Ce texte évoque les moments importants de la vie de Marie : le mariage de ses parents, issus de la tribu de Judas, de la racine d’Achar, la conception après 20 ans de stérilité, la naissance et la présentation au Temple. Dans faits qui s’insèrent dans l’histoire de la ville de Jérusalem.

L’histoire de la maison natale de Marie est ainsi unie au sort de Jérusalem, avec ses persécutions, la destruction du temple, sa transformation en un lieu de culte païen, l’éloignement des juifs…etc.

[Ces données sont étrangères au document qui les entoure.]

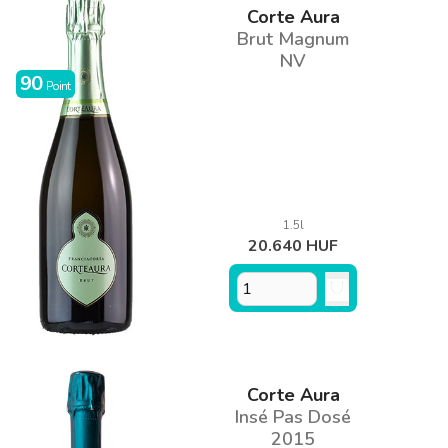
Corte Aura
Brut Magnum
NV
90
Point
1.5l
20.640 HUF
Corte Aura
Insé Pas Dosé
2015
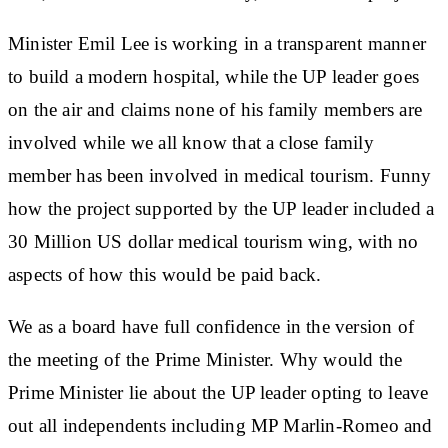
Minister Emil Lee is working in a transparent manner
to build a modern hospital, while the UP leader goes
on the air and claims none of his family members are
involved while we all know that a close family
member has been involved in medical tourism. Funny
how the project supported by the UP leader included a
30 Million US dollar medical tourism wing, with no
aspects of how this would be paid back.
We as a board have full confidence in the version of
the meeting of the Prime Minister. Why would the
Prime Minister lie about the UP leader opting to leave
out all independents including MP Marlin-Romeo and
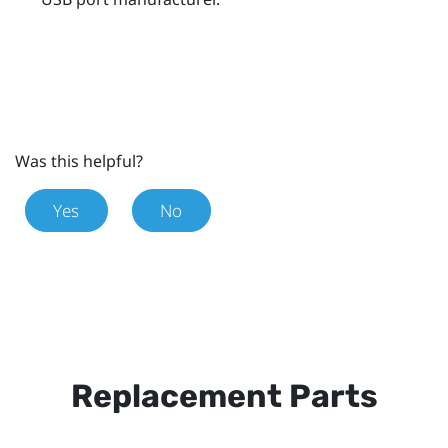
Was this helpful?
Yes
No
Replacement Parts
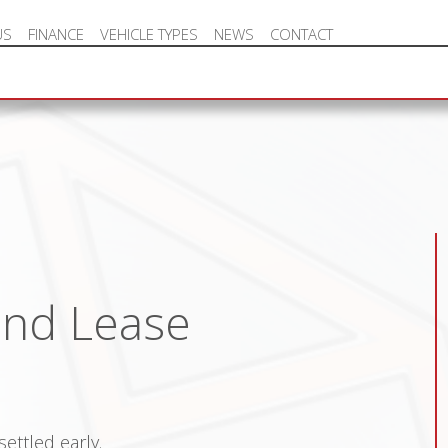
US
FINANCE
VEHICLE TYPES
NEWS
CONTACT
NEW VEHICLE HOT OFFERS
and Lease
ettled early.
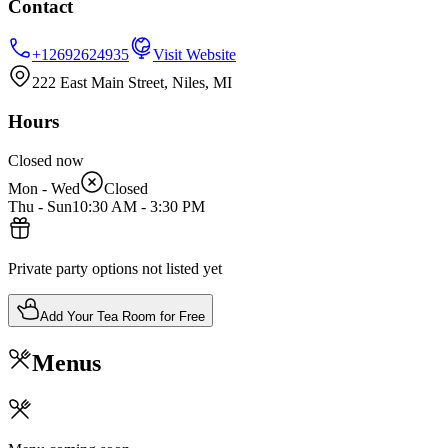
Contact
+12692624935
Visit Website
222 East Main Street, Niles, MI
Hours
Closed now
Mon - Wed
Closed
Thu - Sun
10:30 AM
-
3:30 PM
Private party options not listed yet
Add Your Tea Room for Free
Menus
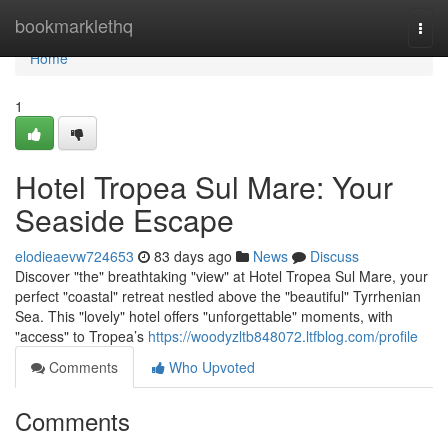
Home
bookmarklethq
Togg
navi
Home
1
Hotel Tropea Sul Mare: Your
Seaside Escape
elodieaevw724653
83 days ago
News
Discuss
Discover "the" breathtaking "view" at Hotel Tropea Sul Mare, your
perfect "coastal" retreat nestled above the "beautiful" Tyrrhenian
Sea. This "lovely" hotel offers "unforgettable" moments, with
"access" to Tropea’s
https://woodyzltb848072.ltfblog.com/profile
Comments
Who Upvoted
Comments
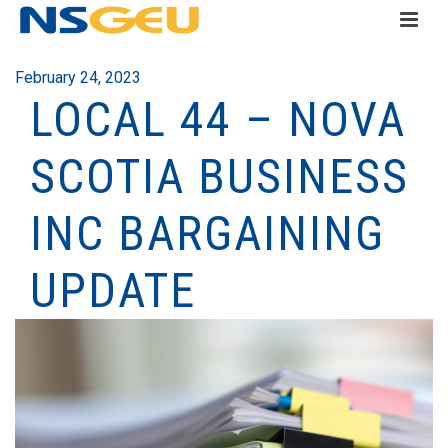
February 24, 2023
LOCAL 44 – NOVA
SCOTIA BUSINESS
INC BARGAINING
UPDATE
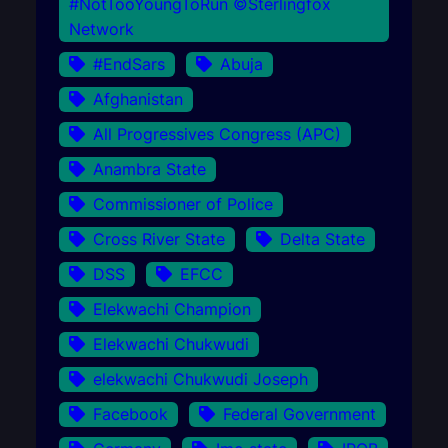
#NotTooYoungToRun ©Sterlingfox
Network
#EndSars
Abuja
Afghanistan
All Progressives Congress (APC)
Anambra State
Commissioner of Police
Cross River State
Delta State
DSS
EFCC
Elekwachi Champion
Elekwachi Chukwudi
elekwachi Chukwudi Joseph
Facebook
Federal Government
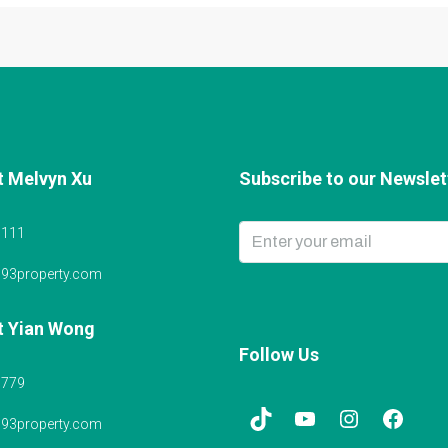
t Melvyn Xu
Subscribe to our Newslett
6111
@93property.com
t Yian Wong
Follow Us
5779
@93property.com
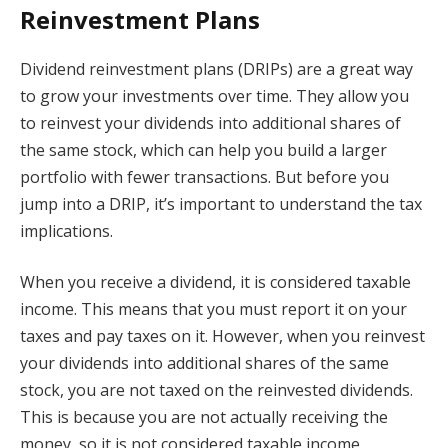
Reinvestment Plans
Dividend reinvestment plans (DRIPs) are a great way
to grow your investments over time. They allow you
to reinvest your dividends into additional shares of
the same stock, which can help you build a larger
portfolio with fewer transactions. But before you
jump into a DRIP, it’s important to understand the tax
implications.
When you receive a dividend, it is considered taxable
income. This means that you must report it on your
taxes and pay taxes on it. However, when you reinvest
your dividends into additional shares of the same
stock, you are not taxed on the reinvested dividends.
This is because you are not actually receiving the
money, so it is not considered taxable income.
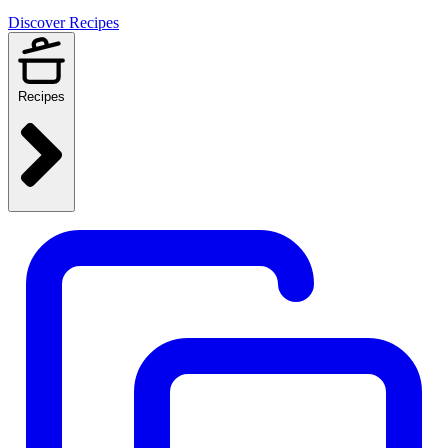
Discover Recipes
Recipes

C’est à Hélène, mère de l’Empereur Constantin, que l’on doit la liberté de culte pour les chrétiens de Jérusalem, dans la première moitié du IVe siècle. Des fouilles ont permis de reconstituer les rudiments d’un lieu de prière sur la lieu que la tradition indique comme étant celui de la naissance de Marie.

Avec le Concile d’Ephèse, en 431, qui valida le titre de Marie ‘Mère de Dieu’, les fêtes mariales commencèrent à remplir le calendrier, parmi lesquelles la Nativité, la Présentation au Temple, l’Annonciation ou encore la Dormition.

La date de la Nativité, fixée au 8 septembre, remonte à la première moitié du Ve siècle, au temps du Patriarche Juvénal et de l’Impératrice Eudoxie. A cette occasion, la basilique de Sainte-Marie fut consacrée, construite sur le lieu de la maison natale de Marie.
De Jérusalem, cette fête fut ensuite introduite à Constantinople : le premier document qui en atteste est un hymne du diacre Romain le Mélode, compose avant 548. En tant que diacre, il allait au lutrin, chantait les strophes et faisait répéter à l’assemblée le refrain final : ‘Voici la Mère de Dieu, nourrice de notre vie’. Le texte est encore partiellement utilisé le jour de la fête, par l’église byzantine, qui la célèbre comme celle du IXe siècle. La fête commençait alors la veille, et durait pendant encore 4 jours après, se clôturant ainsi le 13 septembre.